Source: The 451 M&A KnowledgeBase and the Nasdaq

Halfway through a rough year

Contact: Brenon Daly

Since we’re at the midpoint of 2009, we thought we’d tally what we’ve already seen in M&A this year and project what we’re likely to see for the remainder of the year. First, the look back at the first two quarters of 2009: The $58bn in announced and estimated deal spending so far this year is the lowest level of JanuaryJune tech shopping in a half-decade. More dramatically, spending on deals in the first two quarters of 2009 is only about one-quarter the amount spent during the comparable period in any of the past three years. June was a particularly slow month, after there were a flurry of deals in April and May.

As to what the rest of 2009 will look like, we suspect it will closely resemble the second half of last year. For the record, the announced spending from JulyDecember 2008 hit just $72bn. Obviously, it’s difficult to predict a lumpy business like M&A. But the way the economy is dragging along right now, we’re inclined to think that big buyers will look to take small bites for the rest of the year. That’s what they did in the second half of 2008. Indeed, it wasn’t that the traditionally busiest buyers in tech took themselves out of the market altogether. Rather, they just scaled back their purchases, despite holding tens of billions of dollars in cash. For instance, the largest transactions inked in the back half of last year by tech giants such as McAfee, Oracle, IBM, Google and Microsoft – among many other companies – were all less than a half-billion dollars.

Q1-Q2 tech spending

Year Deal volume Deal value
2009 1,400 $58bn
2008 1,557 $228bn
2007 2,005 $294bn
2006 2,019 $268bn
2005 1,388 $162bn
2004 999 $111bn

Source: The 451 M&A KnowledgeBase

Q2 ends with a whimper

Contact: Brenon Daly

The second quarter is in the books, and we would suggest that the M&A tally is a bit deceptive. Yes, both the number of tech deals and the announced deal values hit their highest levels in a year. But lurking behind that rebound is the fact that M&A tailed off dramatically in June. In fact, the final month of the quarter accounted for just 16% of the total M&A spending in the period. The breakdown of the overall $48.4bn in the second quarter: April-May spending hit $40.7bn, while June spending was a scant $7.7bn.

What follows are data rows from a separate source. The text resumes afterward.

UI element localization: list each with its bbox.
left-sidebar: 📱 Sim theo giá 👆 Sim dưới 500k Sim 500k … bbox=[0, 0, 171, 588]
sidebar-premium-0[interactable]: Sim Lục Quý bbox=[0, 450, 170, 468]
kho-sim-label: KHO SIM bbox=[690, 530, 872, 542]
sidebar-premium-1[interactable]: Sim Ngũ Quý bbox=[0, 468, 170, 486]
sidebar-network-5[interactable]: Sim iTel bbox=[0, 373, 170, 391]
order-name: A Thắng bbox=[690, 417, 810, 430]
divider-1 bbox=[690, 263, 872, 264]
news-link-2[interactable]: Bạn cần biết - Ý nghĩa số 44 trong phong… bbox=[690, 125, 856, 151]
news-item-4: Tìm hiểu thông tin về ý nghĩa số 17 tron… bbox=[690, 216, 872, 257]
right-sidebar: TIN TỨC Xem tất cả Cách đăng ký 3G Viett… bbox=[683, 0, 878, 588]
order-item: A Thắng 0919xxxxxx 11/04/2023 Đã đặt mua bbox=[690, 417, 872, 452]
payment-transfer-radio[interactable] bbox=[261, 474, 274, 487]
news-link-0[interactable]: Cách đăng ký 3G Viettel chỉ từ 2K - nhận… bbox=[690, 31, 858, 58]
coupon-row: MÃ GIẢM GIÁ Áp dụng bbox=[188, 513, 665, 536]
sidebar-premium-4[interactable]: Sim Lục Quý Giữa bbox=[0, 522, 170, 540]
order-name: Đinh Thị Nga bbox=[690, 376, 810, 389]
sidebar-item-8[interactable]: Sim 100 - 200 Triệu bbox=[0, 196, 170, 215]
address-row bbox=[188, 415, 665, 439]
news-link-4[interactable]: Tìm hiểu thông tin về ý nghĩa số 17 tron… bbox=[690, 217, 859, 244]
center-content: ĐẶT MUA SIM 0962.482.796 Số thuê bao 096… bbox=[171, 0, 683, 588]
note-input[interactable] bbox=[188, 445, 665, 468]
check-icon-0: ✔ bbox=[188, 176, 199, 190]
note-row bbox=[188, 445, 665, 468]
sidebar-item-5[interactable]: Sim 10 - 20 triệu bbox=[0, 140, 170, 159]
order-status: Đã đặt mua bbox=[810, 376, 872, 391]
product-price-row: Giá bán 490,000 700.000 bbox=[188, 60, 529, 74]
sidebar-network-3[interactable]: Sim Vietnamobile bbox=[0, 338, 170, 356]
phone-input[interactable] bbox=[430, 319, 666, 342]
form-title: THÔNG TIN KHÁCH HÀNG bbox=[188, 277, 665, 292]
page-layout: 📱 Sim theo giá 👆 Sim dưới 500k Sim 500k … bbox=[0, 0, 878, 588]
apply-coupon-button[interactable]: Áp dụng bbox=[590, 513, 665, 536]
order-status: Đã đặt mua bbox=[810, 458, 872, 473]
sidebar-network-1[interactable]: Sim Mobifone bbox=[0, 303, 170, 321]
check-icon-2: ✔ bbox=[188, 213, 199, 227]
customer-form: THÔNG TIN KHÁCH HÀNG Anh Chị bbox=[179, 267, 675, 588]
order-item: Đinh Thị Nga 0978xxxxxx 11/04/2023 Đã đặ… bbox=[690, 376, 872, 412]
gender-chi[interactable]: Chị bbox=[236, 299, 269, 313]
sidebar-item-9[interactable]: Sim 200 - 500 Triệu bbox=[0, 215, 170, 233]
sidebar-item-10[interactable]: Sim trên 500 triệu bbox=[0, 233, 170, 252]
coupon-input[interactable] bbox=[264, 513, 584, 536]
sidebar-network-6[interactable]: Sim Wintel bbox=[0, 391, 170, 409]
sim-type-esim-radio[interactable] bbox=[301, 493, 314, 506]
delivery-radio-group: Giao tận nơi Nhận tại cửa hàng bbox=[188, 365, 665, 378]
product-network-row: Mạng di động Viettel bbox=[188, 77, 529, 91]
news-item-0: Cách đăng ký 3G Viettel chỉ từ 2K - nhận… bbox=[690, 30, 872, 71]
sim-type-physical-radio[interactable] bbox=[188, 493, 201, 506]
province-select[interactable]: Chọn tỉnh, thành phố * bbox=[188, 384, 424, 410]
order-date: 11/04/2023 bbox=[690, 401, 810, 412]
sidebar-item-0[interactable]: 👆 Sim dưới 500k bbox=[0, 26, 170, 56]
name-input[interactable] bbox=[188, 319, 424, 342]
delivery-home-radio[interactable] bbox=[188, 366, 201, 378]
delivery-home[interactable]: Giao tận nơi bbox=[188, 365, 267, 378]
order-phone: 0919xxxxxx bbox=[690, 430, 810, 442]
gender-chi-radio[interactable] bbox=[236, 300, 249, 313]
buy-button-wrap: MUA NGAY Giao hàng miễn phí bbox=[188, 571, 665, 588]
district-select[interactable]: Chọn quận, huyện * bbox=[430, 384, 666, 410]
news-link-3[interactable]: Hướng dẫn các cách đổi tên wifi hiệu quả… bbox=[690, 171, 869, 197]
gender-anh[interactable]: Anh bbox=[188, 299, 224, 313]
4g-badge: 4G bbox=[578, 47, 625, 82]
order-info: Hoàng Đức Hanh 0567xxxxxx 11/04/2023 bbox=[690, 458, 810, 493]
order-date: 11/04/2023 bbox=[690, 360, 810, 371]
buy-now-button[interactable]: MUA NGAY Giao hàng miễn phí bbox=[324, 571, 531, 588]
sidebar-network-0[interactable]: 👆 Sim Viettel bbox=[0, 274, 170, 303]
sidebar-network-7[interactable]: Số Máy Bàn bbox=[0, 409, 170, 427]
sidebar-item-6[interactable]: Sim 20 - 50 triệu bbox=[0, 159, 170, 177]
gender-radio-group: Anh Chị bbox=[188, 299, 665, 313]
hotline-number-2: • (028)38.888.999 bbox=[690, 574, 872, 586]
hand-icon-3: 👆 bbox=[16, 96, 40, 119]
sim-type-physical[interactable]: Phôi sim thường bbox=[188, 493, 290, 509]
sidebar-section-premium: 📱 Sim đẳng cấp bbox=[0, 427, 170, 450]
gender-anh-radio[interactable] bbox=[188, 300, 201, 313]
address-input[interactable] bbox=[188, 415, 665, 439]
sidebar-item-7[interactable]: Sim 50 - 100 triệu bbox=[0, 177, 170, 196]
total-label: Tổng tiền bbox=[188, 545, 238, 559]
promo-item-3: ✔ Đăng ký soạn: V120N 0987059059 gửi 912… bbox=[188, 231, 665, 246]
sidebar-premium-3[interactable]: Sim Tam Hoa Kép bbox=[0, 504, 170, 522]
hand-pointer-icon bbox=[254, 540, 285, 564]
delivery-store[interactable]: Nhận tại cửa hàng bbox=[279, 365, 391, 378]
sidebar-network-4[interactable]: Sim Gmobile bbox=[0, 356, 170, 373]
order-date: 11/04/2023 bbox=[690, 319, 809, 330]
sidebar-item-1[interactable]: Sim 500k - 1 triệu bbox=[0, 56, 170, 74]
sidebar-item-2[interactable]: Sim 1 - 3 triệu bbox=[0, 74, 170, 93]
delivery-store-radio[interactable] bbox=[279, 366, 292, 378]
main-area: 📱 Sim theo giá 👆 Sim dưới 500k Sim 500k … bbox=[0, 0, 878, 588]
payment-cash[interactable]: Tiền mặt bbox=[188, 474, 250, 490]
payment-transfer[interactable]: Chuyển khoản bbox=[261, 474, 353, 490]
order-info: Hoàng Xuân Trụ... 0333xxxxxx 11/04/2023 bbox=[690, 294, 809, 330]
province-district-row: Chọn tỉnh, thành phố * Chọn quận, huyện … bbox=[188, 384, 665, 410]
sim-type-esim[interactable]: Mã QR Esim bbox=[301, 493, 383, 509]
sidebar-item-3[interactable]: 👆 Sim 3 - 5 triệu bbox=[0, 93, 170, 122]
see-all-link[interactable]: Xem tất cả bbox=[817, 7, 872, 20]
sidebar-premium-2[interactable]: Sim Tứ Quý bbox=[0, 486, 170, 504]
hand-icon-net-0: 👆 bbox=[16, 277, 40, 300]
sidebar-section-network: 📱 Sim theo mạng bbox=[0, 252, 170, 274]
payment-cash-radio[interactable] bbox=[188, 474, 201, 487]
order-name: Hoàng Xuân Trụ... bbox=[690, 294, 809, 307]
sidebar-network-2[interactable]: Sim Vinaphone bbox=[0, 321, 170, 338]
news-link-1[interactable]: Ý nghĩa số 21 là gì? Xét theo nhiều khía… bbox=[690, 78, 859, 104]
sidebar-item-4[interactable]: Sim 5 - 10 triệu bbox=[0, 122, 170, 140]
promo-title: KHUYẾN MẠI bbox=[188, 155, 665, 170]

We noted recently how June saw the return of gun-to-the-head sales of many tech companies, both large and small. That is reflected in the dramatic change in average deal size over the course of the quarter. (Granted, average deal size is a crude measure, but it is illustrative nonetheless.) In the April-May period, the 517 deals had an announced deal value of $40.7bn, yielding an average purchase price of $78m. In June, the average sale was less than half that level: 233 deals with an aggregate spend of $7.7bn, for an average of $33m. That’s a worry trend as we head into the second half of the year.

Overall tech M&A

Period Deal volume Deal value
Q2 2009 750 $48bn
Q1 2009 646 $9bn
Q4 2008 723 $40bn
Q3 2008 737 $32bn
Q2 2008 721 $173bn

Source: The 451 M&A KnowledgeBase

June gloom

Contact: Brenon Daly

Whether or not the rebound got ahead of itself, the market has certainly tightened up this month. And no, we’re not talking about the equity market. (Although the sentiment is applicable there, as well, with the Nasdaq recently dipping to its lowest point in a month.) Instead, we’re talking about the M&A market. After a furious start to the second quarter, dealmaking has slipped back to the sluggish pace we saw in the first few months of 2009.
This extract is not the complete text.